[RFC] Sibyl: Time Series Analysis in Haskell

Hello! I’ve recently begun work on a new time series analysis and forecasting library called Sibyl that will implement functions and models comparable to statsmodels in Python or forecast in R: things like ARIMA/SARIMA, exponential smoothing, classical decomposition, and automatic model selection via the Hyndman-Khandakar algorithm. I’m working with the folks over at DataHaskell (@mchav, @daikonradish) to flesh out the initial specifications and begin drafting design plans.

During initial design discussions, we ran into a roadblock around a major UX choice. My initial approach splits the library into two layers:

  • An unsafe facade layer for notebook users and statisticians, imported with import Sibyl. Functions throw runtime errors on failure rather than returning Either. The goal is R-style convenience.
  • A safe layer for production pipelines, where users import modules individually (import Sibyl.Safe.TimeSeries, import Sibyl.Models.SARIMAX, etc.) and handle error types explicitly.

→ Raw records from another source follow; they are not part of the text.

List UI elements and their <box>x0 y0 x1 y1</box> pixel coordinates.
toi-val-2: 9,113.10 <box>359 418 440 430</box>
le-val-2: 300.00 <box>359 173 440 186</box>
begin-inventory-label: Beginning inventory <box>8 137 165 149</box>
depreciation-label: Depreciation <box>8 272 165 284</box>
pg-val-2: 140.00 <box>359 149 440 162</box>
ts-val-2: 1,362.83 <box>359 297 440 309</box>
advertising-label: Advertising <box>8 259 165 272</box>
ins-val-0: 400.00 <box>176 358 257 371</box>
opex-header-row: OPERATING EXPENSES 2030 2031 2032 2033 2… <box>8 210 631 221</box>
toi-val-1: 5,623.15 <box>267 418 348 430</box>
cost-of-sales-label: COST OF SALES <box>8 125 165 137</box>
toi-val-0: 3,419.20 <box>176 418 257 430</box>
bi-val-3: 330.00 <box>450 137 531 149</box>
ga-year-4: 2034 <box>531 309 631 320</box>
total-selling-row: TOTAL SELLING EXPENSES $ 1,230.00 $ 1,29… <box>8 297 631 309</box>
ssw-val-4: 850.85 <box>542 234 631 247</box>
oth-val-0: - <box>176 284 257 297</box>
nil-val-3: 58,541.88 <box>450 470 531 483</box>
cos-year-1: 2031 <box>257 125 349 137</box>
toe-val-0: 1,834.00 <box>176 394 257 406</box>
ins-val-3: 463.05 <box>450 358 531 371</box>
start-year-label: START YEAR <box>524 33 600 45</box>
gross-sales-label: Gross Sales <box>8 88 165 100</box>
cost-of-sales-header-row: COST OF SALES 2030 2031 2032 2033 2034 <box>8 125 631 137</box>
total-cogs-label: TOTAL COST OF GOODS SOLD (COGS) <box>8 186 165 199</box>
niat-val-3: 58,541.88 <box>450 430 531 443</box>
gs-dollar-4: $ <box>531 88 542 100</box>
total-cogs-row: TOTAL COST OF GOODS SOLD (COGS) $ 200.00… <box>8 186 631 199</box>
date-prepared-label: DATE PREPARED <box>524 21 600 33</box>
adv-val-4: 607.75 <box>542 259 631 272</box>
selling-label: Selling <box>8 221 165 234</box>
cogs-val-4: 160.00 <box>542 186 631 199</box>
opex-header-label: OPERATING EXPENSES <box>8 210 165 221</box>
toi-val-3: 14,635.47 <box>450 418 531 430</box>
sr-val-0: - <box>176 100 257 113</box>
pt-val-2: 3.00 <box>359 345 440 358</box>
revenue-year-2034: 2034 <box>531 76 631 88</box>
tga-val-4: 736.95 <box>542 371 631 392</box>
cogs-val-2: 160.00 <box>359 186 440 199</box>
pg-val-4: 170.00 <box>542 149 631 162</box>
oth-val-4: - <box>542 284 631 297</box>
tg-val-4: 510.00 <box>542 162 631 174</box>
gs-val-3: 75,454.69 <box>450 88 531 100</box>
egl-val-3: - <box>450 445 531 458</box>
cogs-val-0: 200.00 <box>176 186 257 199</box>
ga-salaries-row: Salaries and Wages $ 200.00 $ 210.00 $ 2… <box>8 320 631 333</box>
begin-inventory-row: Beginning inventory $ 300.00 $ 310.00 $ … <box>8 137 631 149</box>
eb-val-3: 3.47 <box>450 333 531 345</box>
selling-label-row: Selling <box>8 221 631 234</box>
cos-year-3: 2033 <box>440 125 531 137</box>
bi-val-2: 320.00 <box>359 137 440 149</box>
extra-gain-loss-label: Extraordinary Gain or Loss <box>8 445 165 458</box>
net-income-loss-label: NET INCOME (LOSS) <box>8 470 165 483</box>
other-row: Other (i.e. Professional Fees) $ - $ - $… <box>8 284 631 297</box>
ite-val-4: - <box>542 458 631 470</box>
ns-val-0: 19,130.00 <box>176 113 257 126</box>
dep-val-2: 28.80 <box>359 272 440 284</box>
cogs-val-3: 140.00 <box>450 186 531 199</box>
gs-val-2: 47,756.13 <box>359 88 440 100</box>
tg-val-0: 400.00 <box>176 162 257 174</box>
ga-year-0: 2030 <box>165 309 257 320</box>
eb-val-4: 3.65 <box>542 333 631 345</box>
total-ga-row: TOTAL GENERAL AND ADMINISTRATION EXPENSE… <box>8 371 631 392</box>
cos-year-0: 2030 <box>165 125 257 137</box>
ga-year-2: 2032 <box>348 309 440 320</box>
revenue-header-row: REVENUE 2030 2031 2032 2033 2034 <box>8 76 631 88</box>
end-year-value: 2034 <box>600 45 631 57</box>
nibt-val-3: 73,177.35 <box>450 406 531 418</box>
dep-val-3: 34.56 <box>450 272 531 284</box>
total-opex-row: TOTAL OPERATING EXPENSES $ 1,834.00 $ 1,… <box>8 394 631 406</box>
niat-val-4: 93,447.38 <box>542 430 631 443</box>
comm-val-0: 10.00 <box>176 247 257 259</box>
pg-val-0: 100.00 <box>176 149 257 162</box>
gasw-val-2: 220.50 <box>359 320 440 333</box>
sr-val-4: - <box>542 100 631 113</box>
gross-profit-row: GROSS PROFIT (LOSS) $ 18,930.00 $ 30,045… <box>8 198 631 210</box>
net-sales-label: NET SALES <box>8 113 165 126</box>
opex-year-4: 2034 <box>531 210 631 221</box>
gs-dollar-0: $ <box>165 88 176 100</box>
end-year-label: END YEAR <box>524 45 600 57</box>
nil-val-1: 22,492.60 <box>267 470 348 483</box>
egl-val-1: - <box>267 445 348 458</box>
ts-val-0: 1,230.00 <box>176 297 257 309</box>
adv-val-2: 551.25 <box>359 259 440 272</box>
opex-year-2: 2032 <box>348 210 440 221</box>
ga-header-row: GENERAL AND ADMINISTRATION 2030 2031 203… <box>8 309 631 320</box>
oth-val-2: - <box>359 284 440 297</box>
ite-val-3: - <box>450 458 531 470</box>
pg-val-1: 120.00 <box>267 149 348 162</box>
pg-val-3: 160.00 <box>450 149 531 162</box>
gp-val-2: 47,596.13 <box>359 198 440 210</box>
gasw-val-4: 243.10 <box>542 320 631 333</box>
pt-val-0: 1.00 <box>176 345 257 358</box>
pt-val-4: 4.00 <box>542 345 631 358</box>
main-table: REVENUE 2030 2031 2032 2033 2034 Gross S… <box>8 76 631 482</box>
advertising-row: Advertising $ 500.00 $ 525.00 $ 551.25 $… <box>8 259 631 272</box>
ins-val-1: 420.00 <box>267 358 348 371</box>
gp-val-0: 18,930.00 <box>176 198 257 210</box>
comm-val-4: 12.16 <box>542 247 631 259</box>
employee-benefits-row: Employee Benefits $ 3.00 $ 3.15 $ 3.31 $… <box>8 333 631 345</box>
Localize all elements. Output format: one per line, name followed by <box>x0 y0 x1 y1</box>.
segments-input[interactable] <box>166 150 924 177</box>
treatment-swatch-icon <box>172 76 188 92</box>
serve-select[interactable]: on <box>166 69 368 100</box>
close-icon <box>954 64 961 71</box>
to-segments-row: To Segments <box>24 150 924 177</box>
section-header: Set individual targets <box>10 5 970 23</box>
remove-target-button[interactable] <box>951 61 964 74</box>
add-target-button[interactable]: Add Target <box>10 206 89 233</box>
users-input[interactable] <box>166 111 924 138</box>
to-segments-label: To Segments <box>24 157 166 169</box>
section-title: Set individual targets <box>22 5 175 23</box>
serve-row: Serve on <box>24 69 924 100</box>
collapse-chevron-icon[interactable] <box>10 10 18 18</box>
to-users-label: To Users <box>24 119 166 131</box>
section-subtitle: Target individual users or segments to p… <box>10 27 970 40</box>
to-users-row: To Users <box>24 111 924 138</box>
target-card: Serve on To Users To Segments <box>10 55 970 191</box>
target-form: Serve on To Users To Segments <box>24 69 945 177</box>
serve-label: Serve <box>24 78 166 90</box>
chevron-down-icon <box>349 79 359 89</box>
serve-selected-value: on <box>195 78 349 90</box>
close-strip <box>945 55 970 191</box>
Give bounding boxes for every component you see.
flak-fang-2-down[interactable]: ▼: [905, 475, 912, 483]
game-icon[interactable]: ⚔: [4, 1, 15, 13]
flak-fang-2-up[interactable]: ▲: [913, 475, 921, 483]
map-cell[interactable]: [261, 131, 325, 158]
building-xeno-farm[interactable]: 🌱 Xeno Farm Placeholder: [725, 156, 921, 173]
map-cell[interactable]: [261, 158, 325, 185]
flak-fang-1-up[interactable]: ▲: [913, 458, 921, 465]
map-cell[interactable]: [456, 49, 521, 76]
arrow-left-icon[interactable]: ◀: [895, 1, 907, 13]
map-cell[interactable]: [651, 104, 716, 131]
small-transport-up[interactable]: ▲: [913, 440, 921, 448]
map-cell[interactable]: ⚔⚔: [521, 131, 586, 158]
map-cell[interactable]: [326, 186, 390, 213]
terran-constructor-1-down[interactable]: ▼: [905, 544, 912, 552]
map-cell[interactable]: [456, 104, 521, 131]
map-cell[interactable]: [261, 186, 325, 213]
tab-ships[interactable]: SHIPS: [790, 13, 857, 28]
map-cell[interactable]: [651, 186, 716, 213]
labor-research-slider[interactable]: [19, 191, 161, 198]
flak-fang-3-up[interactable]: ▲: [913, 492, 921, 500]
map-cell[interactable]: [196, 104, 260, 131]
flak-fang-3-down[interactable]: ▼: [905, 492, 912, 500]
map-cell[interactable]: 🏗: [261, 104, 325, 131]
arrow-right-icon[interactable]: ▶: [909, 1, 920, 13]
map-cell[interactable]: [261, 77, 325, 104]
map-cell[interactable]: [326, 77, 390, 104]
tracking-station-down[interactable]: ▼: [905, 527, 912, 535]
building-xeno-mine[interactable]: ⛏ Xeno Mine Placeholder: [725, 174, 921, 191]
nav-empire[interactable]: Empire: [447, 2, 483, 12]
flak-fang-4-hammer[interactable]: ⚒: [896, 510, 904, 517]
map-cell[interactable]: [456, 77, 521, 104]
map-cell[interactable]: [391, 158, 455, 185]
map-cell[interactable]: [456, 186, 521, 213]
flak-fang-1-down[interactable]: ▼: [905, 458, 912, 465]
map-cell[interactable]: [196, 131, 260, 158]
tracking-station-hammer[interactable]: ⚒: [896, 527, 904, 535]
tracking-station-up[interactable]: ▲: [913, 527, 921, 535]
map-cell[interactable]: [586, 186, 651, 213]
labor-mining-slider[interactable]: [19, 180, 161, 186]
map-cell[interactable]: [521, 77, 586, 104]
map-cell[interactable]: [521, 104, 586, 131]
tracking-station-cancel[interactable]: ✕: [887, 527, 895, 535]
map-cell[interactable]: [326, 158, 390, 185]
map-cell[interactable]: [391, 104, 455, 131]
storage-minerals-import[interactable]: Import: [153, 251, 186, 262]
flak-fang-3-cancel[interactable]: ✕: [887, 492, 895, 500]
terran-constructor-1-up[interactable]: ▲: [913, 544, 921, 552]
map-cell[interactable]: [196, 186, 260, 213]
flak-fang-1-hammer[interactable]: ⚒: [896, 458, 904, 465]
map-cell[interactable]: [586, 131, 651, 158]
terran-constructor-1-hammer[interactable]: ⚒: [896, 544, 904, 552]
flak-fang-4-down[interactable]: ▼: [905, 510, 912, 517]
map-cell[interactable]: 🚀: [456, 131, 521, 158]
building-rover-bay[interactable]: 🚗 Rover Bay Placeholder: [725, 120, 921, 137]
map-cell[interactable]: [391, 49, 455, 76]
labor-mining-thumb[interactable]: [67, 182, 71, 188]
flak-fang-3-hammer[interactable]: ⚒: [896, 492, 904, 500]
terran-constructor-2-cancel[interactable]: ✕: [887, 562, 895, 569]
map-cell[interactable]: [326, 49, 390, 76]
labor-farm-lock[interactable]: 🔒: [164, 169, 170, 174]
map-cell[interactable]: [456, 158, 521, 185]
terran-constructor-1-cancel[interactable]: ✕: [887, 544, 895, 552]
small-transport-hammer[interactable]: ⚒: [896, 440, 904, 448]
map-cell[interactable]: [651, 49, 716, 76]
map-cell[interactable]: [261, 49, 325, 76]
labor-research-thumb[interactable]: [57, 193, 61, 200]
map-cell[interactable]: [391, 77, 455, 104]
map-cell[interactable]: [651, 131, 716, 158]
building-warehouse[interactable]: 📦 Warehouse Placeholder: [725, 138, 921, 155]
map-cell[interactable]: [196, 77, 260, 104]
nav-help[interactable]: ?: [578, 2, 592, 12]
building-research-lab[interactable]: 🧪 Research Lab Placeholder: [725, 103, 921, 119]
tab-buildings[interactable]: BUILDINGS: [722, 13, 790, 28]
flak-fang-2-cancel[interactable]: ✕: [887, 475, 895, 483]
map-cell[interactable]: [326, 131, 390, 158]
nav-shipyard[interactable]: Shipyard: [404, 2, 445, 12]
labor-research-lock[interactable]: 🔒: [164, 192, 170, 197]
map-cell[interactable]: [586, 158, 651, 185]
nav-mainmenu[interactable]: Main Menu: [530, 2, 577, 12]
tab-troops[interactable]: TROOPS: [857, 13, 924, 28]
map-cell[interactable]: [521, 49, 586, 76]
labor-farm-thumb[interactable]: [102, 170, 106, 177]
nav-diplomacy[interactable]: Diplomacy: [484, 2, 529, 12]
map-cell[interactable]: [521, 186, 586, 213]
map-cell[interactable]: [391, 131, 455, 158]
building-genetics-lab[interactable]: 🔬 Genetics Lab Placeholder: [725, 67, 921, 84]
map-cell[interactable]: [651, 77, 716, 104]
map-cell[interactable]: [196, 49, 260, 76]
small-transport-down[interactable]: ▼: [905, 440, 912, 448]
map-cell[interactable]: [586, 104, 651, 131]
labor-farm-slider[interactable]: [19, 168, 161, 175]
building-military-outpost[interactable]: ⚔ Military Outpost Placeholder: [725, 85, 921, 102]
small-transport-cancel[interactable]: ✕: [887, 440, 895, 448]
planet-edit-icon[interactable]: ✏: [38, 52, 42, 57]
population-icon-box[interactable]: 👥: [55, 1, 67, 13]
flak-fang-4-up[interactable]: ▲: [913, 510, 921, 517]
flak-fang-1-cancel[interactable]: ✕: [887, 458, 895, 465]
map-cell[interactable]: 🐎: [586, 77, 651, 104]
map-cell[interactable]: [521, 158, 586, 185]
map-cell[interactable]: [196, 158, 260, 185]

Here’s what each looks like in practice. A notebook user or scripter might write:

main :: IO ()
main = do
  raw <- D.readCsv "./data/sales.csv"
  result <- fromDataFrame "date" "sales" raw
    |> fit (ARIMA (1, 1, 1))
    |> forecast 12
    |> toDataFrame
  D.writeCsv "./artifacts/forecast.csv" result
-- Nice and convenient!

And the production pipeline version, where error handling is explicit:

module Pipeline where

import qualified Sibyl.Safe.TimeSeries as TS
import qualified Sibyl.Models.SARIMAX  as SARIMAX
import qualified Sibyl.Model           as M
import qualified DataFrame             as D

main :: IO ()
main = do
  raw <- D.readCsv "./data/sales.csv"
  case TS.fromDataFrame "date" "sales" raw of
    Left err     -> putStrLn $ "Bad series: " ++ show err
    Right series ->
      case SARIMAX.fitSARIMAWith settings series of
        Left err    -> putStrLn $ "Fit failed: " ++ show err
        Right model -> do
          M.summarize model
          let fc = SARIMAX.forecastSARIMA 12 model
          D.writeCsv "./artifacts/forecast.csv" (TS.toDataFrame (M.point fc))
          putStrLn "Done."
  where
    settings = SARIMAX.defaultSARIMASettings
      { SARIMAX.sarimaP      = 1, SARIMAX.sarimaD      = 1, SARIMAX.sarimaQ      = 1
      , SARIMAX.sarimaBigP   = 0, SARIMAX.sarimaBigD   = 1, SARIMAX.sarimaBigQ   = 1
      , SARIMAX.sarimaPeriod = 12, SARIMAX.sarimaMethod = SARIMAX.CSSML
      }

A third option has also come up in our discussions: using DataKinds and type families to encode model orders at the type level, so that Fitted ('ARIMA 1 1 1) and Fitted ('ARIMA 2 1 0) are different types. This gives much stronger guarantees, like for example, SARIMAX’s requirement for future regressors at forecast time becomes a type-level constraint rather than a runtime check. The tradeoff is that it makes interactive use in GHCi or a notebook harder, since model orders would need to be known at compile time.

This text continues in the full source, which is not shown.